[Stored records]
────
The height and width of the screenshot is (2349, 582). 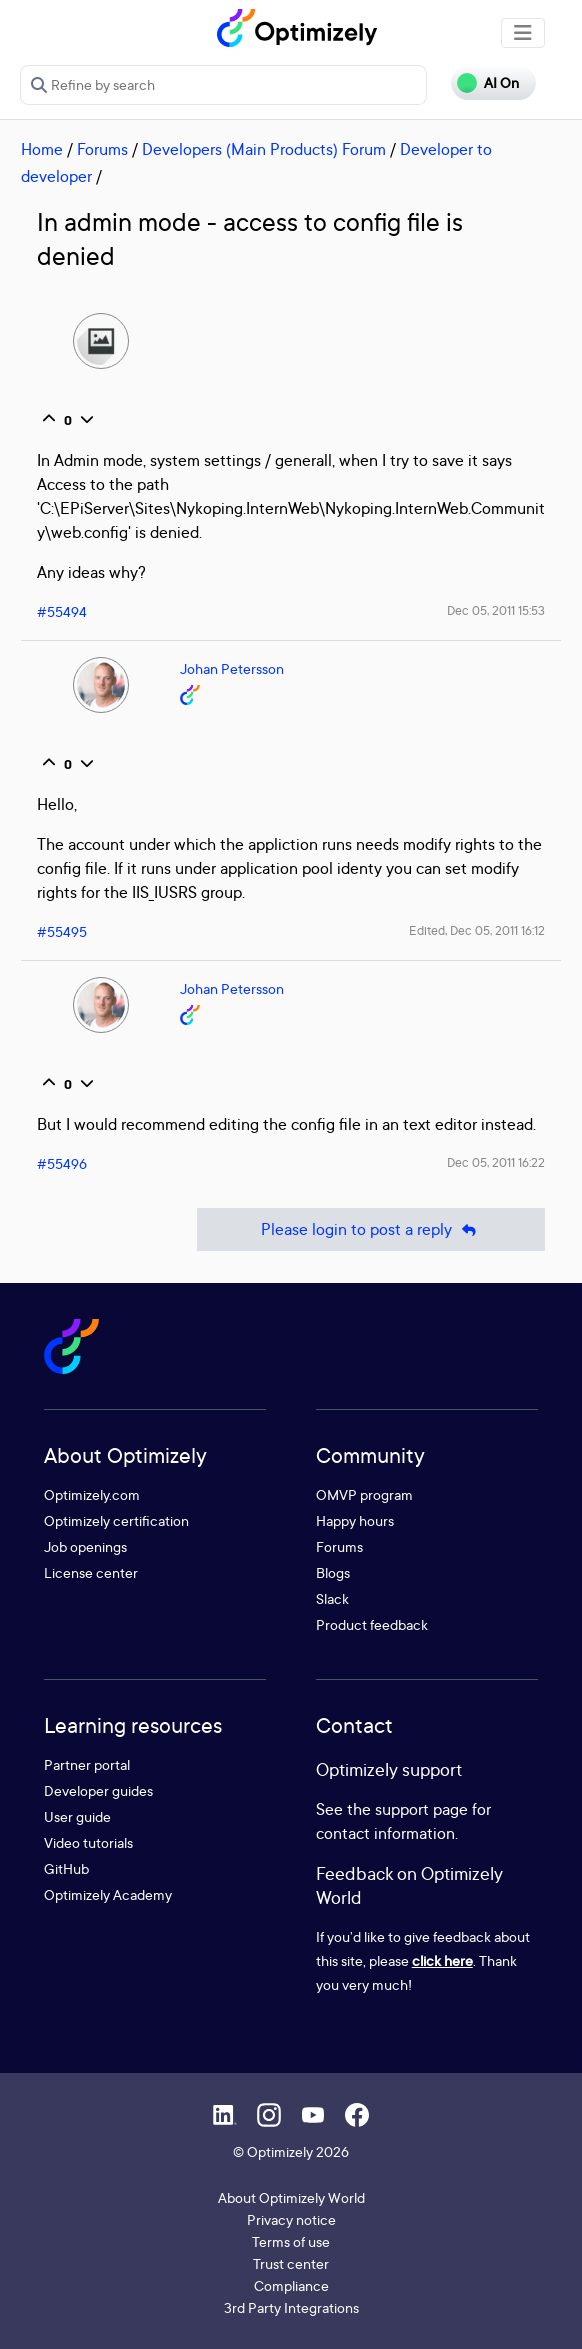 I want to click on GitHub, so click(x=66, y=1868).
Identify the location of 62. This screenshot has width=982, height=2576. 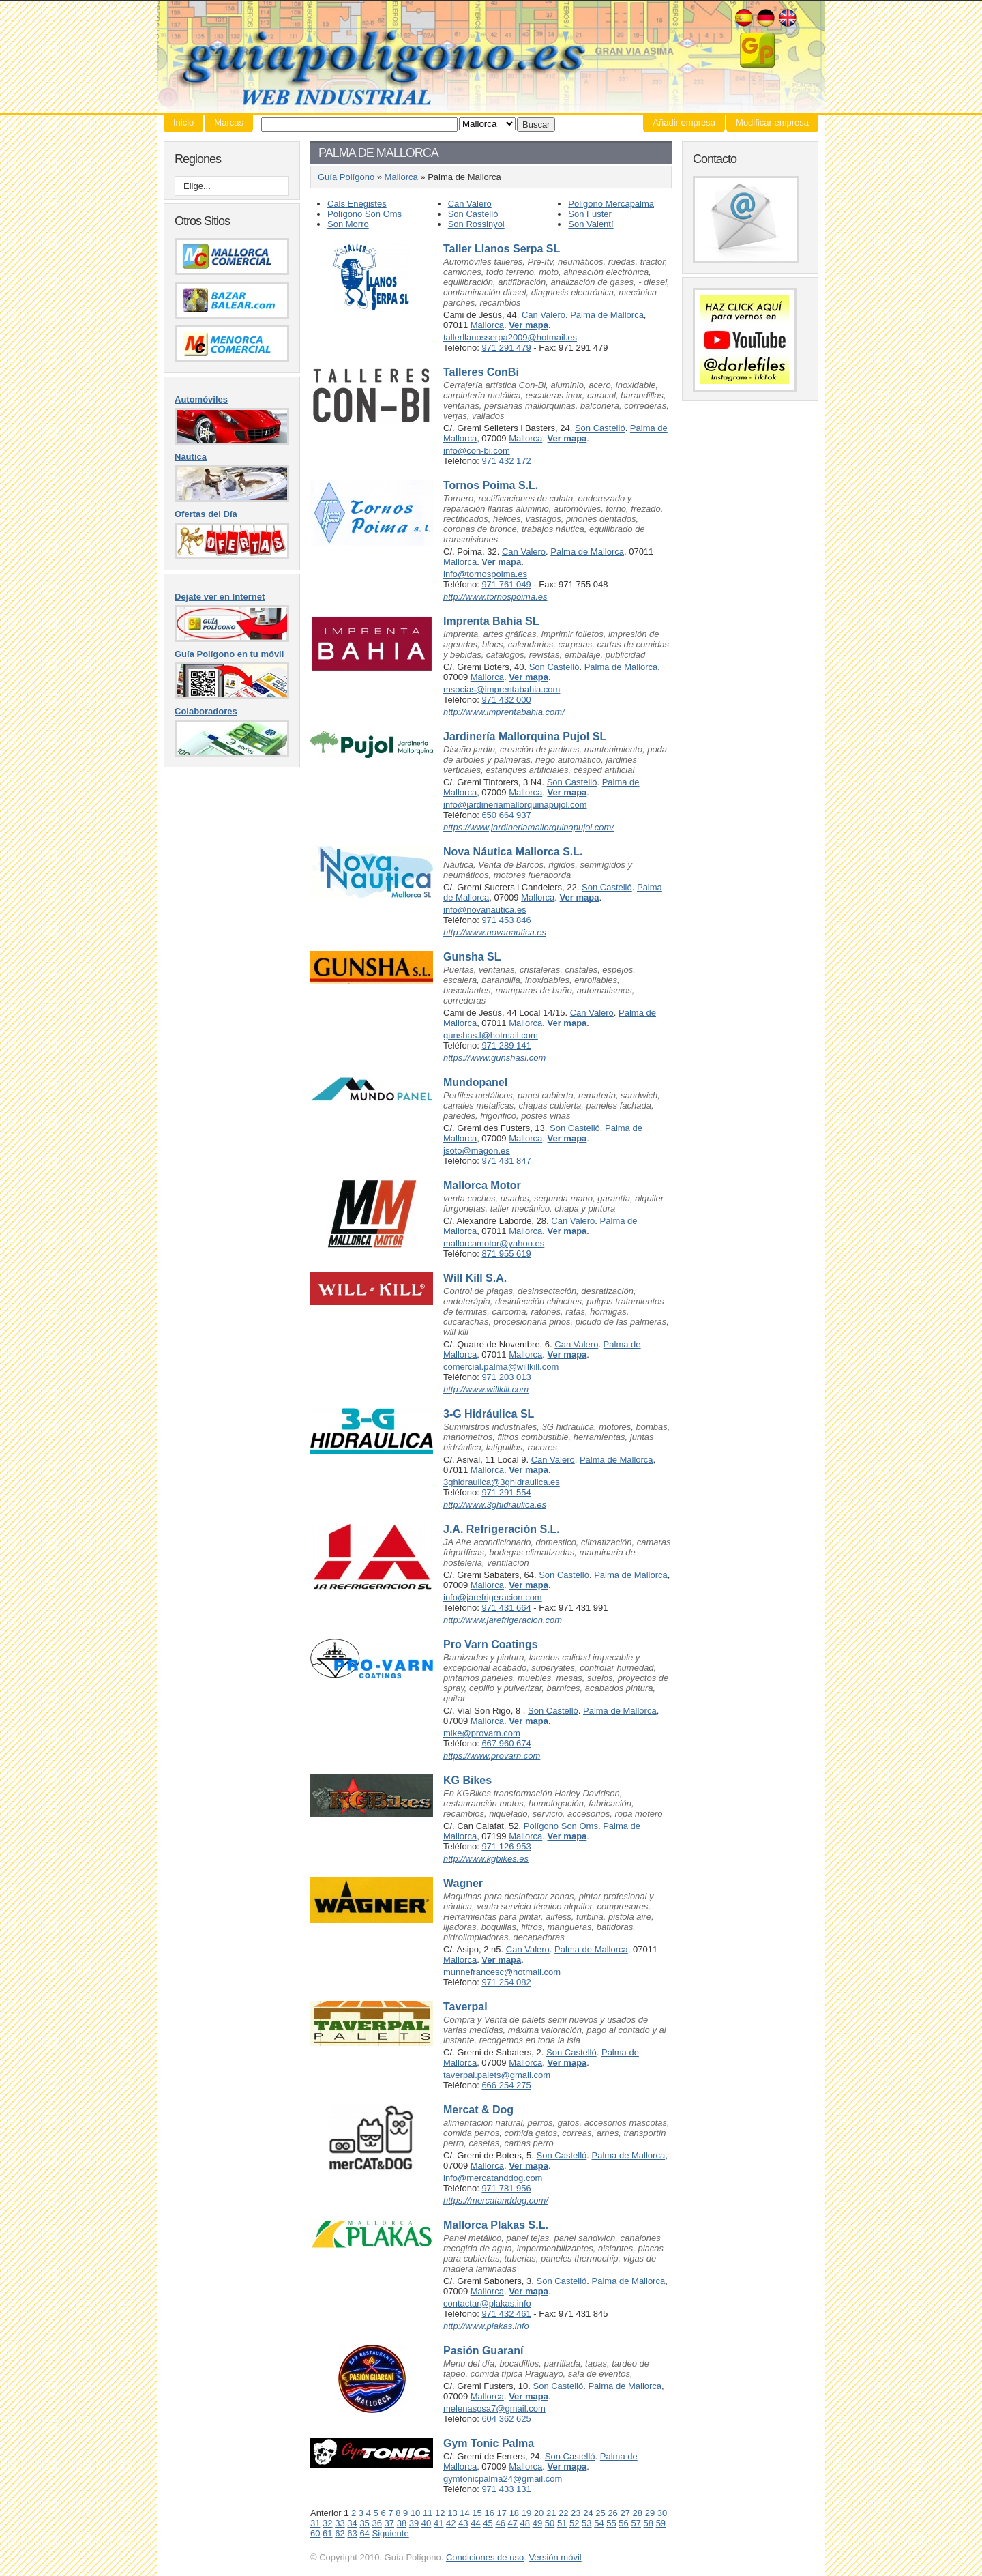
(339, 2533).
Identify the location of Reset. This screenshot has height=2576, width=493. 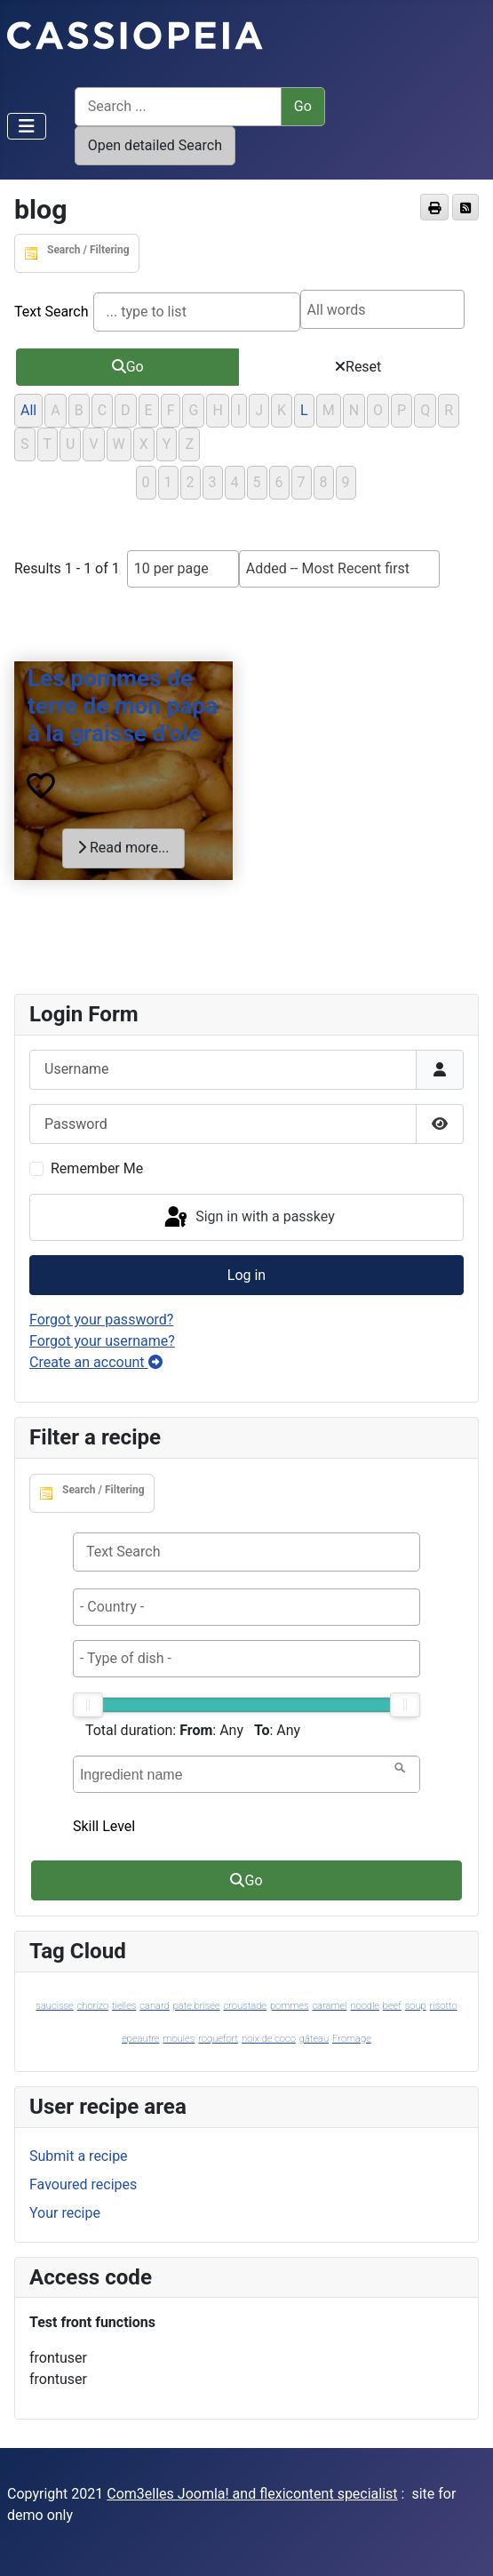
(358, 366).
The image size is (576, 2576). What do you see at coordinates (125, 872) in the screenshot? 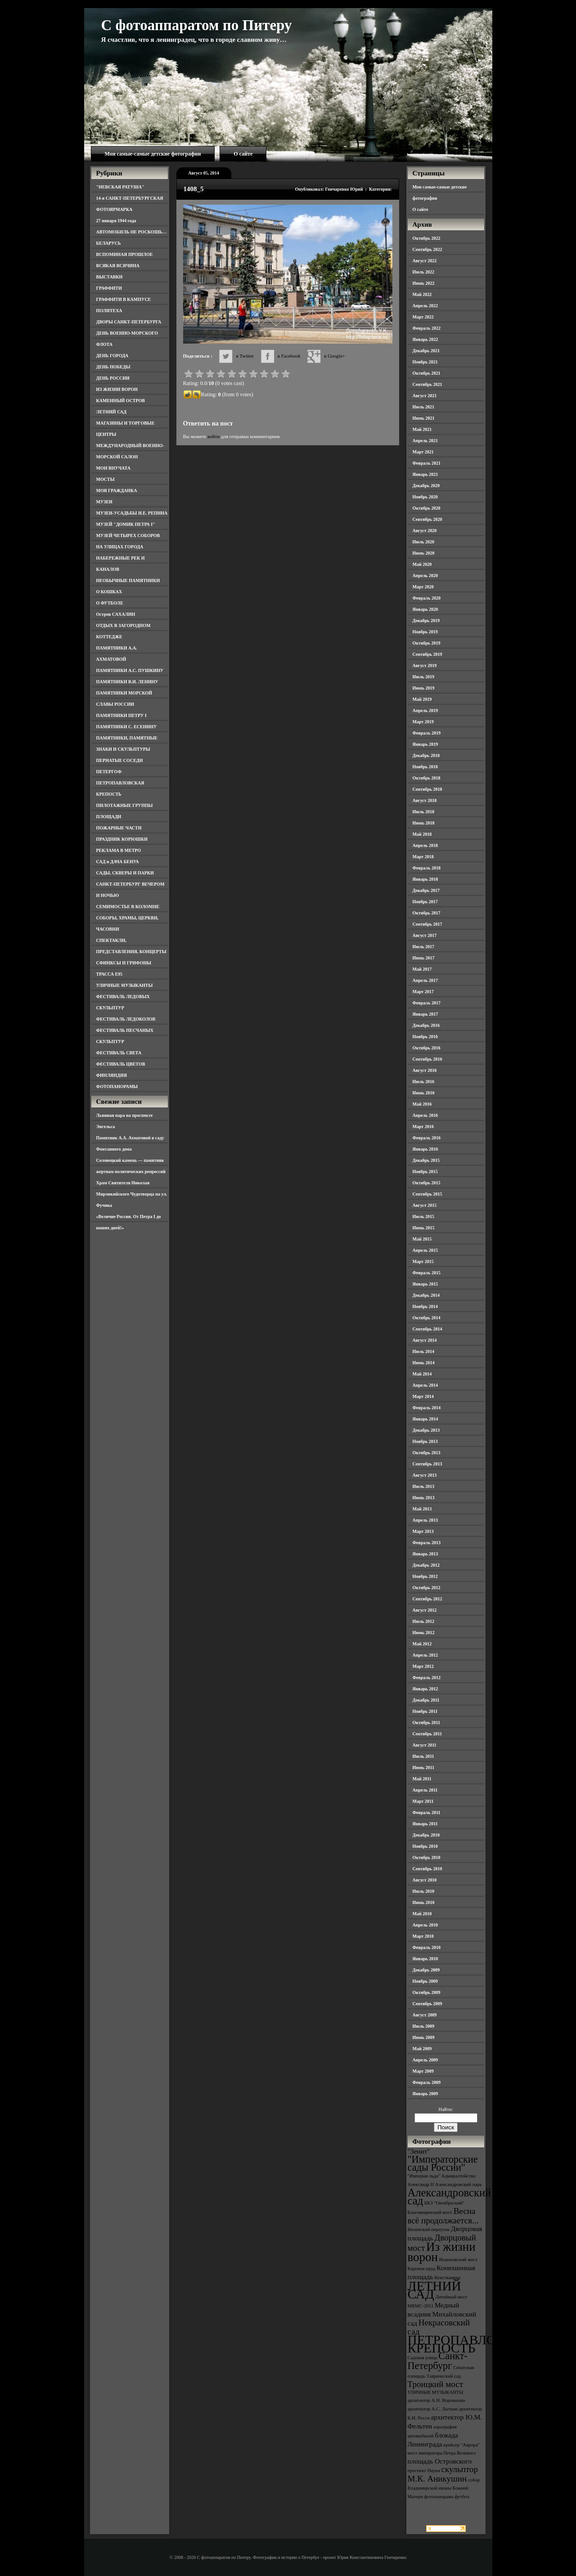
I see `САДЫ, СКВЕРЫ И ПАРКИ` at bounding box center [125, 872].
────
→ **TASK REQUIREMENTS**:
Reproduce nothing but the lines that run from the line containing "Identify the location of 62." through the last line of the records, inclusive. Omit the pictures.

→ **TASK RESULT**:
Identify the location of 62. This screenshot has width=982, height=2576. 
(339, 2533).
Identify the location of Reset. This screenshot has height=2576, width=493. 
(358, 366).
The image size is (576, 2576). What do you see at coordinates (125, 872) in the screenshot? 
I see `САДЫ, СКВЕРЫ И ПАРКИ` at bounding box center [125, 872].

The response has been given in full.